Letter of Credit vs Standby Letter of Credit

A letter of credit is the tool in which a bank guarantees the payment to the alternate party in the event of default by the account holder to the issuing bank. In other words, it offers a guarantee to the other bank involved in the transaction in addition to his customer that it guarantees the full payment to the trade by its customer, in the event of any default the bank or other financial institution will return to fulfil all of the terms and conditions and also will exactly act as party to the contract.

It may also be concluded in a way that the rights and responsibilities will automatically transfer in case of default. Whereas standby letter of credit is a guarantee made by the lender to the beneficiary that in case of failure in charge within a stipulated period, the bank will fulfil the arrangement on behalf of their its client.

As with any other tool this also facilitates and ensures the achievement of global trade among the global community.

Purpose
The principle goal of both the letter of credit and standby letter of credit would be to minimize the risk of the parties to the agreement. The seller and buyer can make any kinds of letter of credit as per the comfort of the equally, the type of letter of credit also depends on strength of the company relationship between the parties.

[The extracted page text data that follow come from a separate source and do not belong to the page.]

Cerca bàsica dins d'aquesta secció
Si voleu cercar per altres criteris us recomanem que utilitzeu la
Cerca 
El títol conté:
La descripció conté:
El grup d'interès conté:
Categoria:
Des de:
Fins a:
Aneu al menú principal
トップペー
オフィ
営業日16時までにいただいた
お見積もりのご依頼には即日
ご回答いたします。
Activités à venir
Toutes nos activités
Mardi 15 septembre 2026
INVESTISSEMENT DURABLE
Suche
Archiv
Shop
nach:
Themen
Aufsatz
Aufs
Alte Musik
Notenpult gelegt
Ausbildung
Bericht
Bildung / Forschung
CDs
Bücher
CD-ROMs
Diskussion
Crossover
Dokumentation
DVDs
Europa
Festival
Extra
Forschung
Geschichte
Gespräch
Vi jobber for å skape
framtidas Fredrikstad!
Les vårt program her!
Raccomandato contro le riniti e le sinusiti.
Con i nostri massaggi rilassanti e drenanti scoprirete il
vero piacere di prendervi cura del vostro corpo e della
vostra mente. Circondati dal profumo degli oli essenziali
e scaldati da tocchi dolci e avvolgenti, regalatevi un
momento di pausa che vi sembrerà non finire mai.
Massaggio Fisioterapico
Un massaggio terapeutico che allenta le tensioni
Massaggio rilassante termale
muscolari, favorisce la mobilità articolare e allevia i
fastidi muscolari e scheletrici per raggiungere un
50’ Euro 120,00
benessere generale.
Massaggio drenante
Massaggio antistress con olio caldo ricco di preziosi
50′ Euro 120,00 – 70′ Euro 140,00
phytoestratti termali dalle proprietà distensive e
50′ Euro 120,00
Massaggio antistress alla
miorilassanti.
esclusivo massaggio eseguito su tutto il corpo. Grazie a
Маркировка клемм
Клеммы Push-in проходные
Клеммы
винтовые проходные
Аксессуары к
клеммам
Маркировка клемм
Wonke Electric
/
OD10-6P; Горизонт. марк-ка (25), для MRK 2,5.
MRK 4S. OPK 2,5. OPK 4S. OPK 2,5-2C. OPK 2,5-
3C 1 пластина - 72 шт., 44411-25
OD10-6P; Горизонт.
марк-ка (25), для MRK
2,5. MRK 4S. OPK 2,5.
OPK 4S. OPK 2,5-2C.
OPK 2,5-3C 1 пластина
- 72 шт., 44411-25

Both the parties will try its level best to maximum secure the trade specially when they are new to each other, in situations such as this confirmed letter of credit is the perfect way to secure the credit risk. The letter of credit ma relaxes the conditions and conditions in case there is longstanding business relationship between the parties.

This may also depend on the quantity of the trade that’s the bigger the quantity the greater security is needed.

Types
As already discussed there are various types of the tools as per the ease of the seller and buyer to the trade. The several kinds of letters of credit are commercial, export/import, transferable and non-transferable, confirmed and unconfirmed, revocable and irrevocable, standby, revolving, back to back etc..

Ever type of letter of credit has its own benefits and limitations as per the agreed terms and conditions mentioned by the parties to the contract.

In the same way, standby letter of credit has also another type of instruments such as an immediate cover standby, A performance standby, A bid bond or tender bond , Advance bond , financial standby, industrial standby, counter standby, insurance .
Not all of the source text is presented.